Ben Stiller's introspective deadpan character is very well suited to Greenberg. He's a guy who says things that many people only think. He's introduced as someone who has spent time in a hospital for mental patients, adding an edge which, brilliantly, is never realized. As I watched this film I kept thinking of the scene from the promotional television commercial for it where Stiller speaks bluntly to some twenty-somethings about his views on the younger generation, and I couldn't imagine how that scene was going to fit into what I was seeing. The film presents a much more subdued character than that commercial implies.
Greenberg is a slow boil and the two other main players are just as muted in their performances. Rhys Ifans plays an old friend of Greenberg and rolls along every time he's onscreen as if he's just gotten out of bed and is too tired to disagree with anything. The highlight of the film is Greta Gerwig. She literally says "Okay" to everything. Her performance is a breath of fresh air, charming and unpretentious, artfully unartful. Contrast it to the small role played by Baumbach's real life wife, Jennifer Jason Leigh. She's become an indie diva, and her appearance is the only thing that brings the film out of its sweet brutal little universe.
I've been a fan of Noah Baumbach since Kicking and Screaming, and his latest film reinforces my admiration of his work.
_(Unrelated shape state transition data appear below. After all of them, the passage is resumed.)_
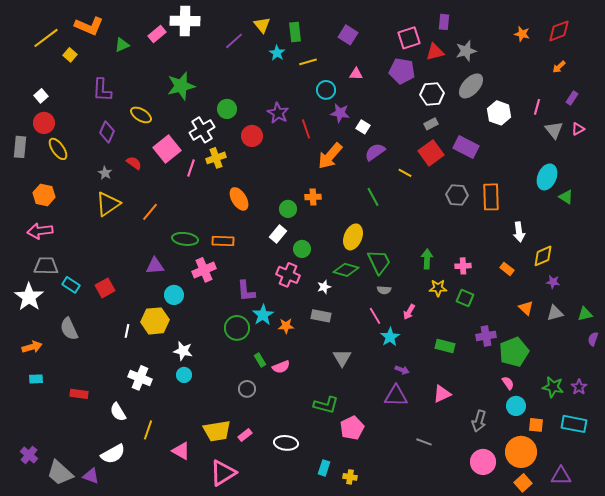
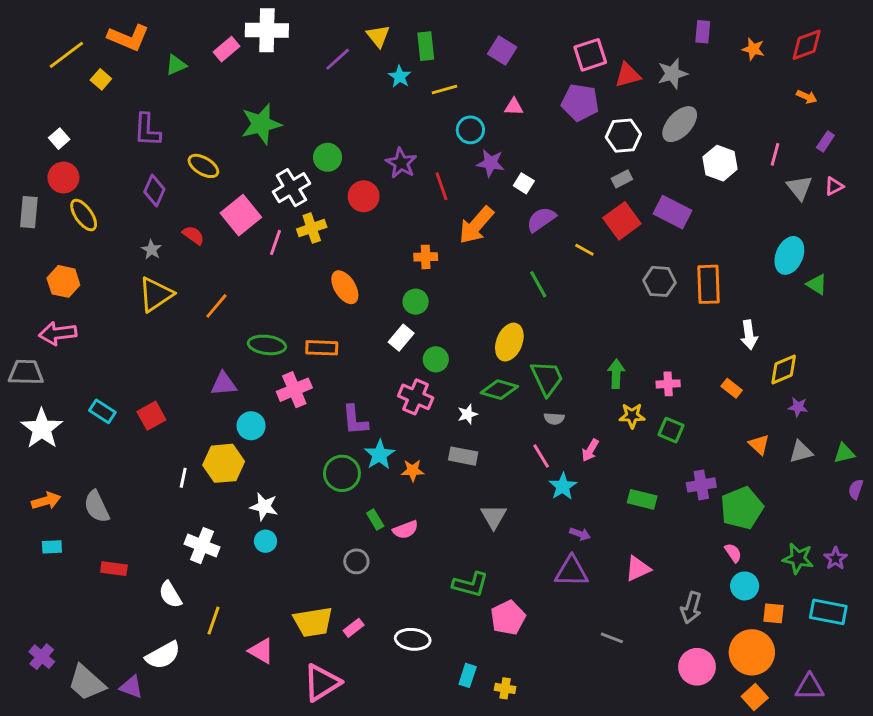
purple rectangle: (444, 22) -> (703, 32), moved
orange arrow: (559, 67) -> (807, 97), turned -112
orange cross: (313, 197) -> (426, 257), moved
gray trapezoid: (46, 266) -> (26, 372), moved
gray semicircle: (69, 329) -> (97, 507), moved

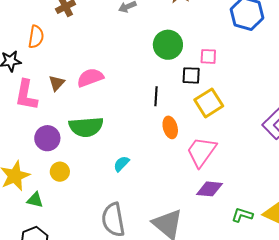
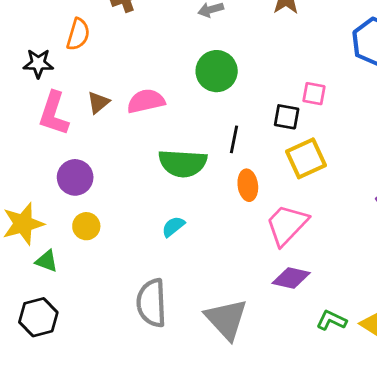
green circle: (168, 45) -> (217, 71), moved
green semicircle: (86, 127) -> (183, 163), moved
Greenberg is a nearly perfect bit of intelligent and thoughtful film making.
Summary: At a crossroads in his life in New York, Roger Greenberg (Ben Stiller) takes some time to figure things out and travels to Los Angeles, where he house-sits for his brother and forges an unlikely bond with his brother's assistant, Florence (Greta Gerwig). Acclaimed director Noah Baumbach's (The Squid and the Whale, Margot at the Wedding) finely observed relationship comedy also stars Jennifer Jason Leigh and Rhys Ifans.